#### Work order:
From the listing below, please restate exactly the lines beginning at the one with "Writing [button] (1011, 227)" and ending at the one with "家庭用ガス料金 (425, 621)", both included, and skip the pictures.

#### Provided material:
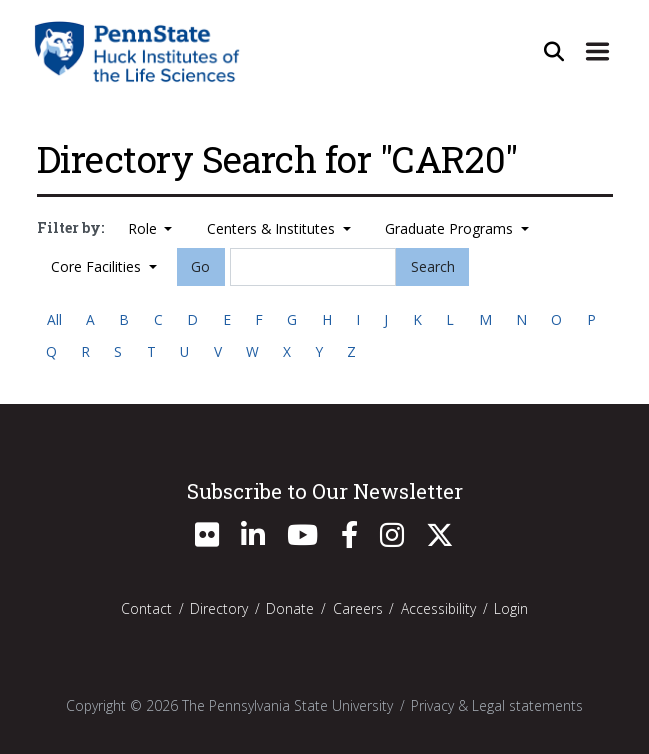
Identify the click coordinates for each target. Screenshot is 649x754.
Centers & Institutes (273, 228)
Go (200, 266)
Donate (290, 608)
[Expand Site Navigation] (598, 51)
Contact (146, 608)
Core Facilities (98, 266)
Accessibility (438, 608)
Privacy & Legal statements (497, 705)
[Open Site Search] (554, 51)
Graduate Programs (451, 228)
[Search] (313, 267)
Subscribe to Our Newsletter (325, 491)
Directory (219, 608)
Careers (358, 608)
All (54, 319)
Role (144, 228)
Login (511, 608)
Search (433, 266)
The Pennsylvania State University (287, 705)
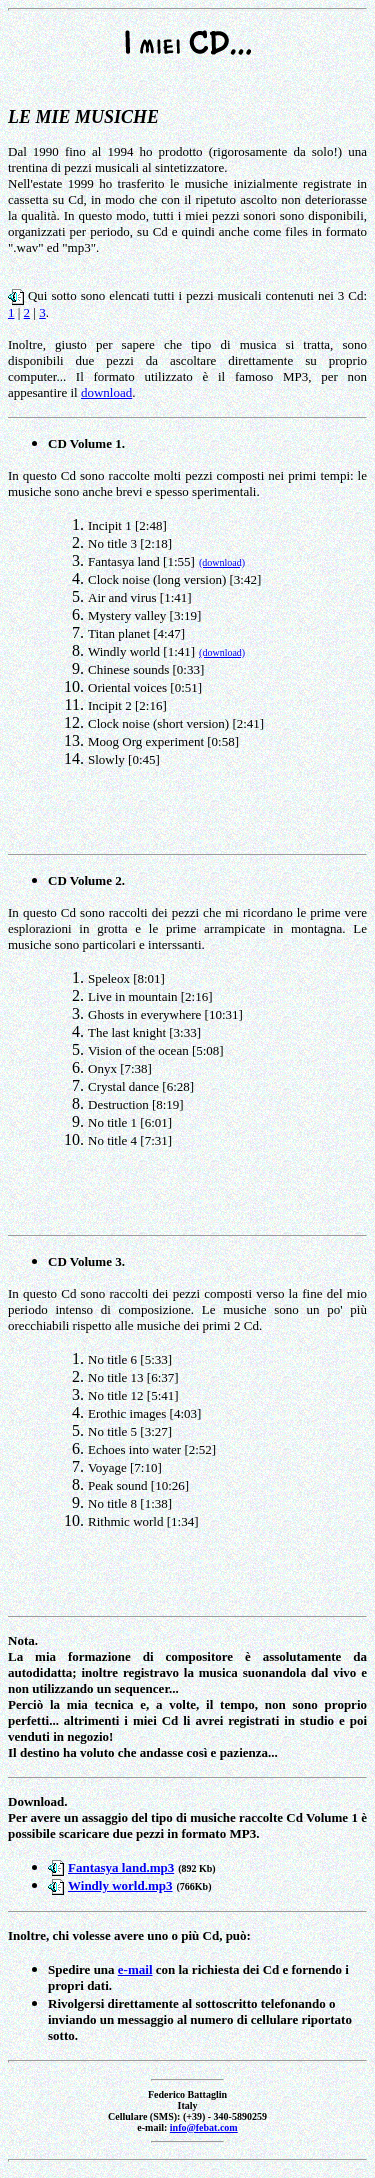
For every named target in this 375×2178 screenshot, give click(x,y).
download (106, 392)
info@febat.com (204, 2127)
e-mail (135, 1969)
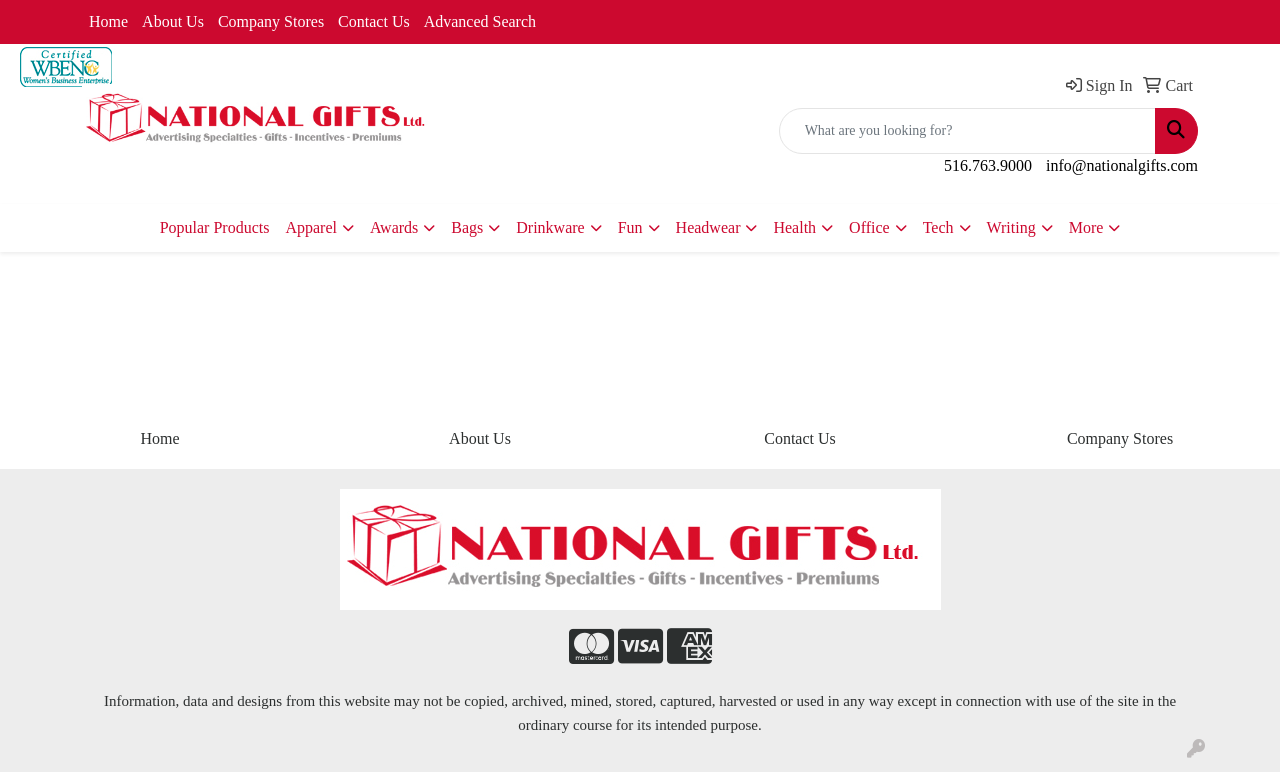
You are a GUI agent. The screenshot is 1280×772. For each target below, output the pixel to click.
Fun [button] (630, 227)
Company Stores (271, 21)
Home (108, 21)
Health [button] (794, 227)
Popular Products (215, 227)
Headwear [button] (708, 227)
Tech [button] (938, 227)
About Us (173, 21)
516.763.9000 (988, 165)
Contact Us (374, 21)
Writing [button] (1011, 227)
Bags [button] (467, 227)
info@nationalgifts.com (1122, 165)
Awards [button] (394, 227)
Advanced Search (480, 21)
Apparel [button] (311, 227)
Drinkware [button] (550, 227)
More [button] (1086, 227)
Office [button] (869, 227)
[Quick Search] (967, 131)
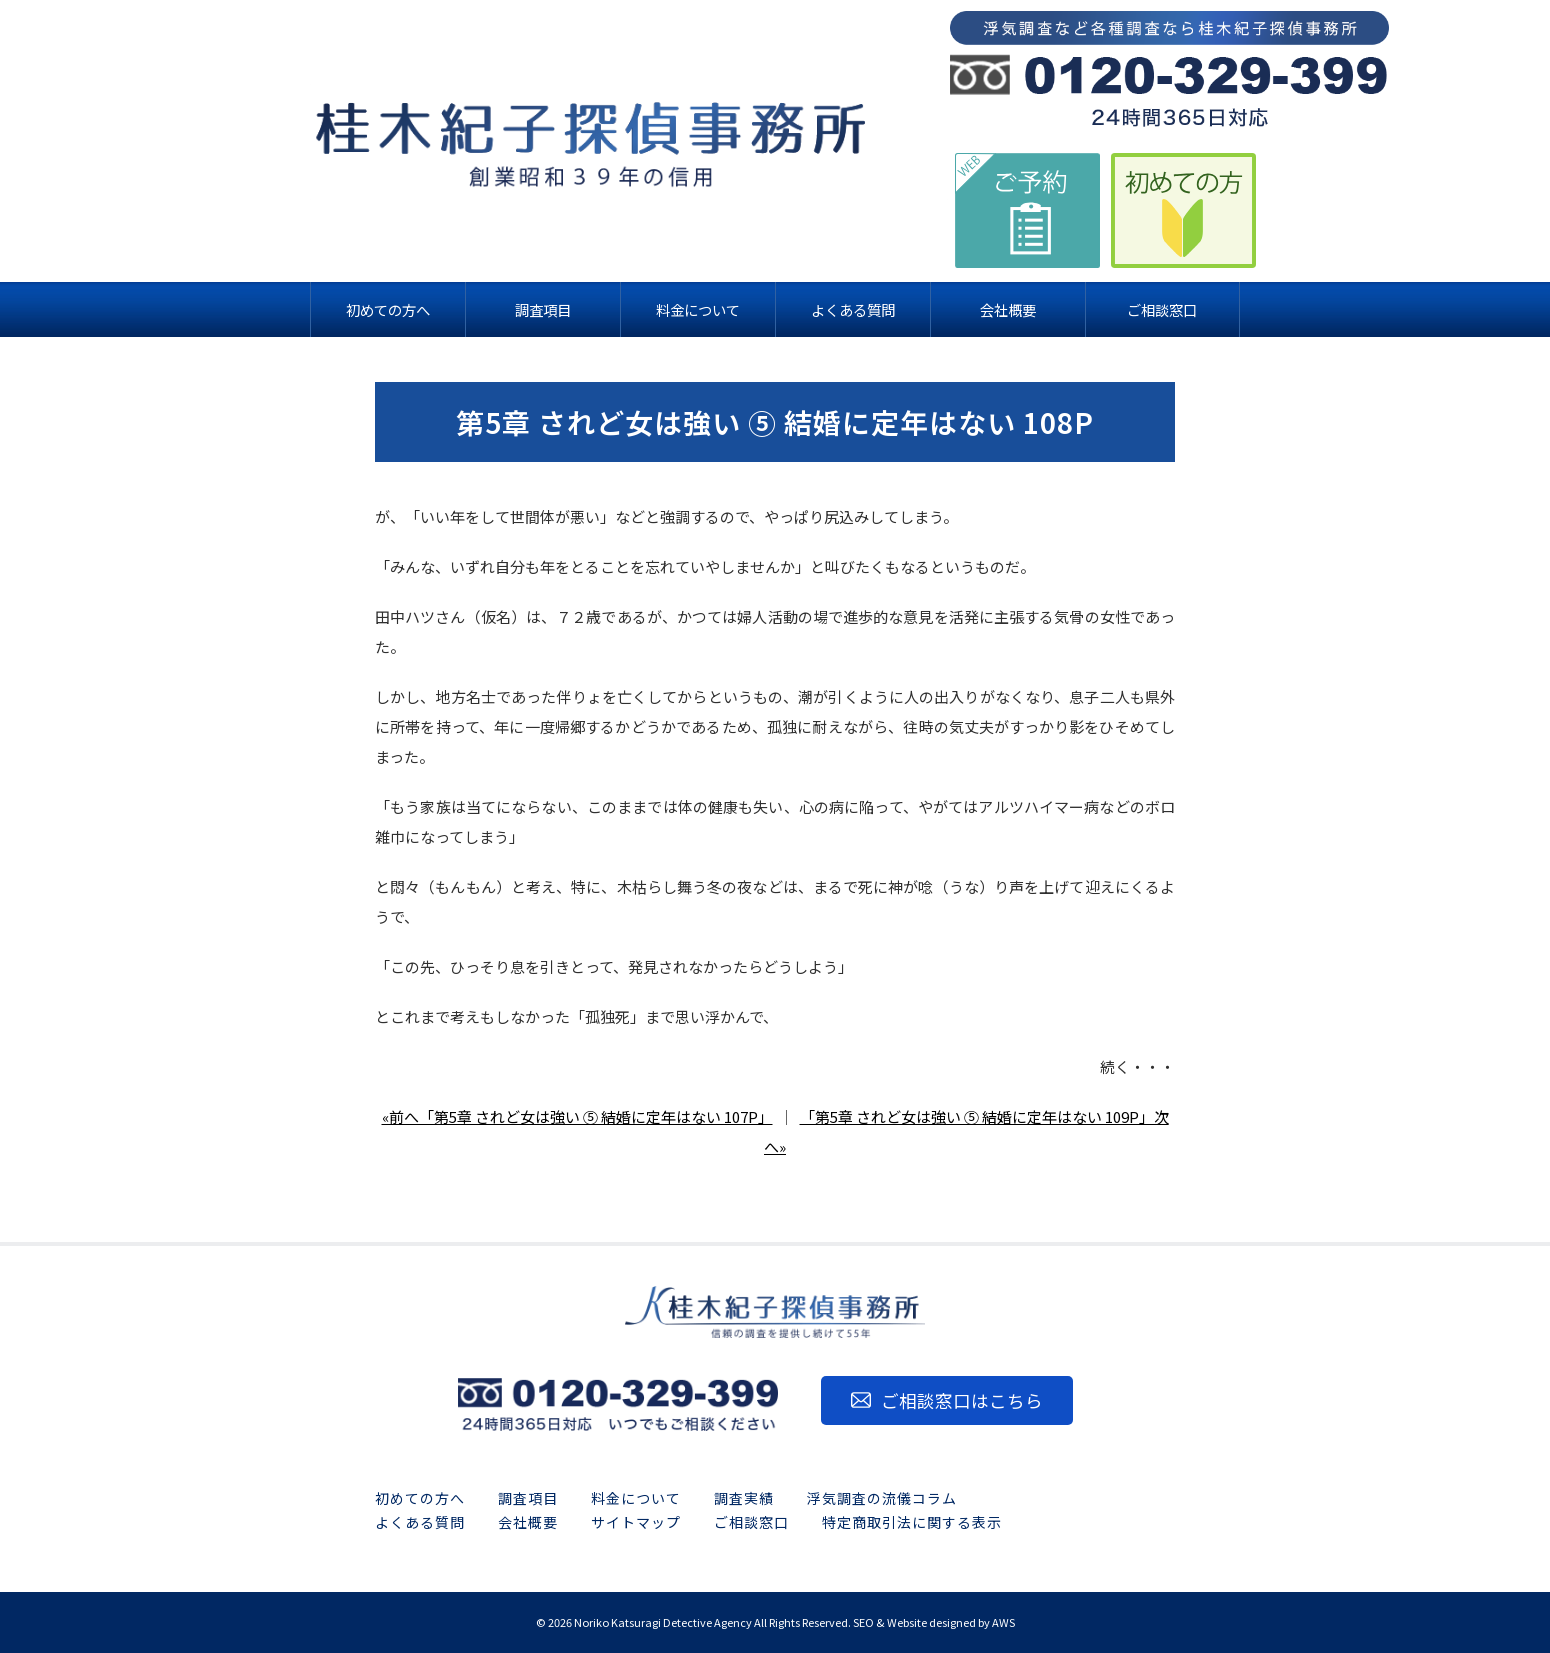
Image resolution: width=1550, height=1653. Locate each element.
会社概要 (528, 1522)
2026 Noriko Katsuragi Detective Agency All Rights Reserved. (699, 1622)
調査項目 (528, 1498)
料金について (636, 1498)
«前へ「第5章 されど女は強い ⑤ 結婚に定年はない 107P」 (577, 1116)
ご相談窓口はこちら (962, 1400)
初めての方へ (420, 1498)
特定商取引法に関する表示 (912, 1522)
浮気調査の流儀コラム (882, 1498)
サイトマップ (636, 1522)
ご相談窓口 (751, 1522)
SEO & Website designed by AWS (934, 1622)
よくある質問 (420, 1522)
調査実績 (744, 1498)
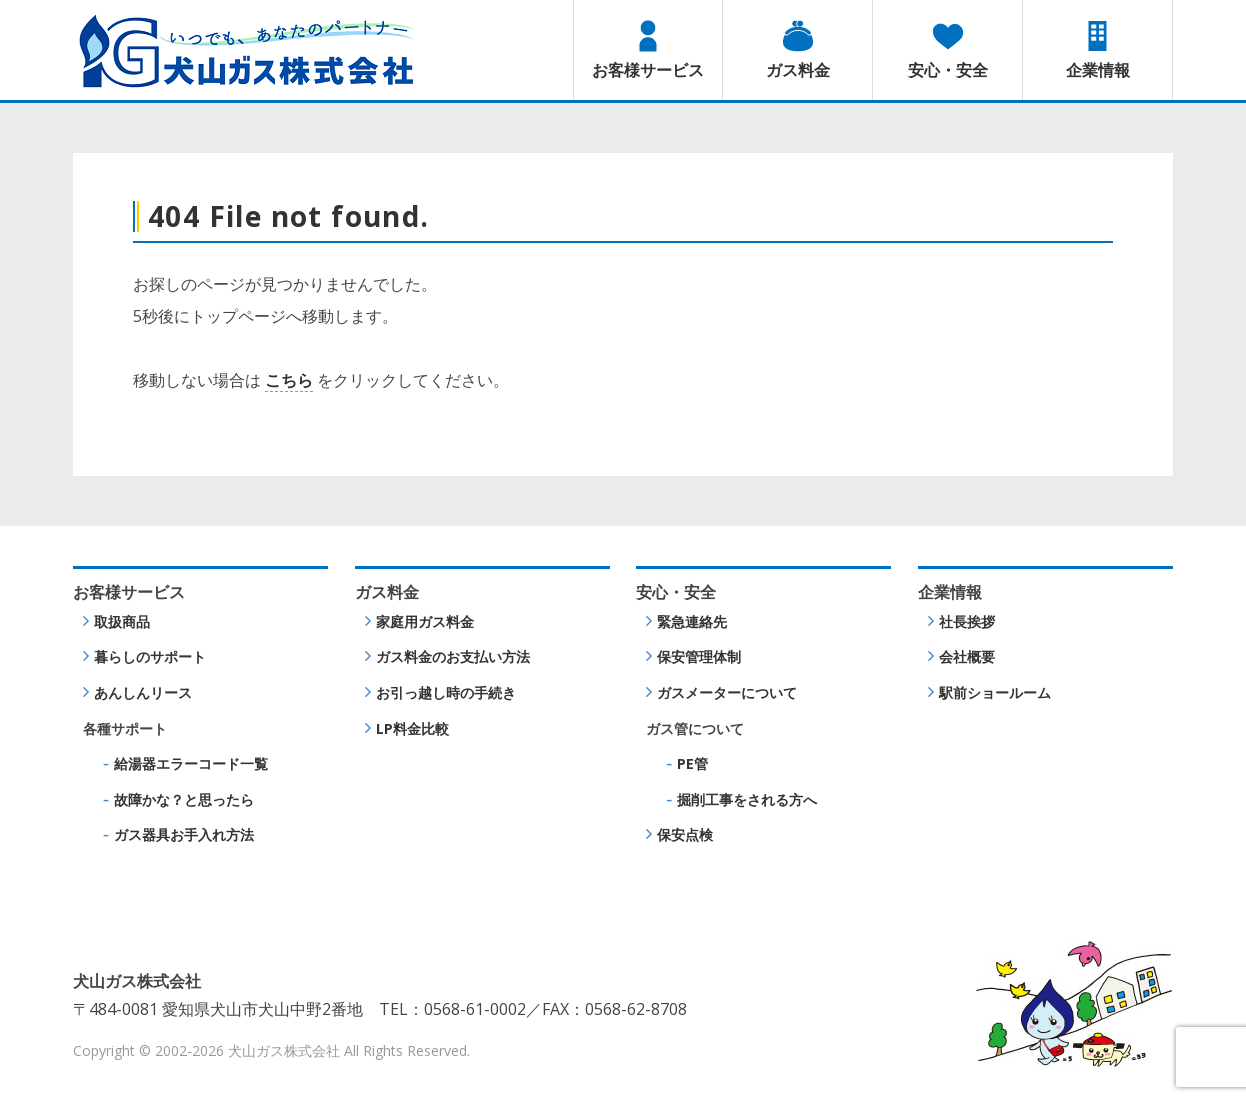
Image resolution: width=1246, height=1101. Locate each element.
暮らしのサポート (150, 656)
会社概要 (967, 656)
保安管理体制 (699, 656)
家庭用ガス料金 (425, 621)
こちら (289, 380)
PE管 (692, 763)
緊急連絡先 (692, 621)
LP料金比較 (412, 728)
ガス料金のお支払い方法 (453, 656)
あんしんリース (143, 692)
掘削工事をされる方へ (747, 799)
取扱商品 (122, 621)
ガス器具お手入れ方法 (184, 834)
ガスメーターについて (727, 692)
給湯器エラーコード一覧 (191, 763)
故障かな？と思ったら (184, 799)
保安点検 (685, 834)
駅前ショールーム (995, 692)
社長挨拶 (967, 621)
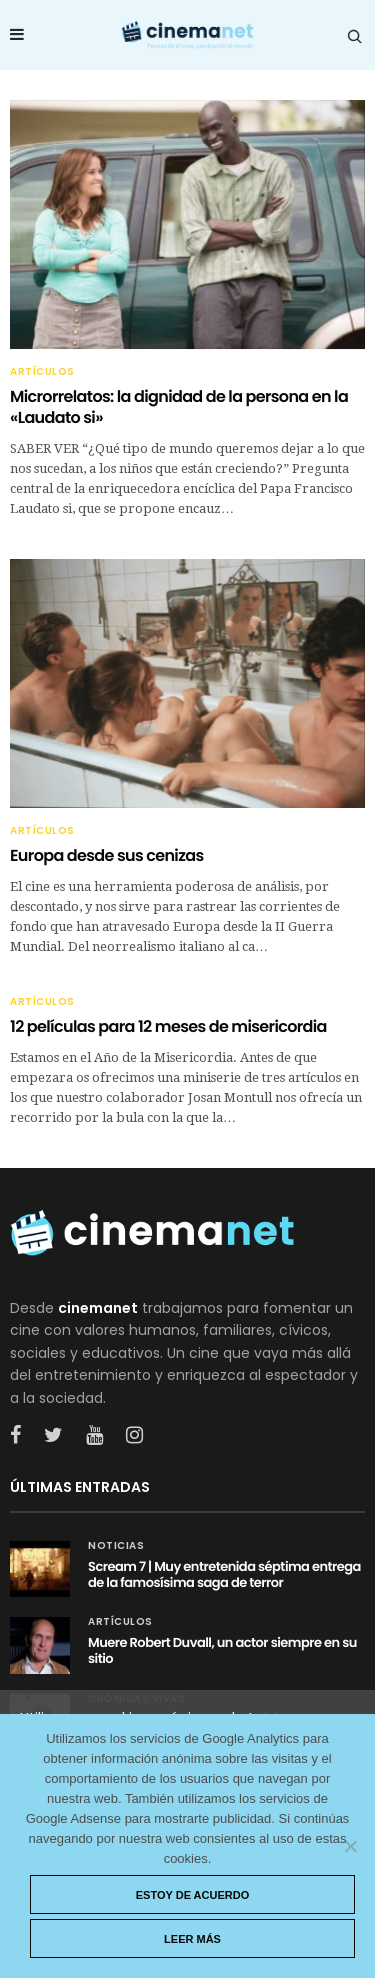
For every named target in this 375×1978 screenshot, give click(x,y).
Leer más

#### Written answer:
Writing [button] (1011, 227)
Bags [button] (467, 227)
info@nationalgifts.com (1122, 165)
Awards [button] (394, 227)
Advanced Search (480, 21)
Apparel [button] (311, 227)
Drinkware [button] (550, 227)
More [button] (1086, 227)
Office [button] (869, 227)
[Quick Search] (967, 131)
Image resolution: width=1550, height=1653. Locate each element.
会社概要 (528, 1522)
2026 Noriko Katsuragi Detective Agency All Rights Reserved. (699, 1622)
調査項目 (528, 1498)
料金について (636, 1498)
«前へ「第5章 されど女は強い ⑤ 結婚に定年はない 107P」 (577, 1116)
ご相談窓口はこちら (962, 1400)
初めての方へ (420, 1498)
特定商取引法に関する表示 (912, 1522)
浮気調査の流儀コラム (882, 1498)
サイトマップ (636, 1522)
ご相談窓口 (751, 1522)
SEO & Website designed by AWS (934, 1622)
よくある質問 (420, 1522)
調査実績 (744, 1498)
Image resolution: width=1246, height=1101. Locate each element.
暮らしのサポート (150, 656)
会社概要 (967, 656)
保安管理体制 (699, 656)
家庭用ガス料金 (425, 621)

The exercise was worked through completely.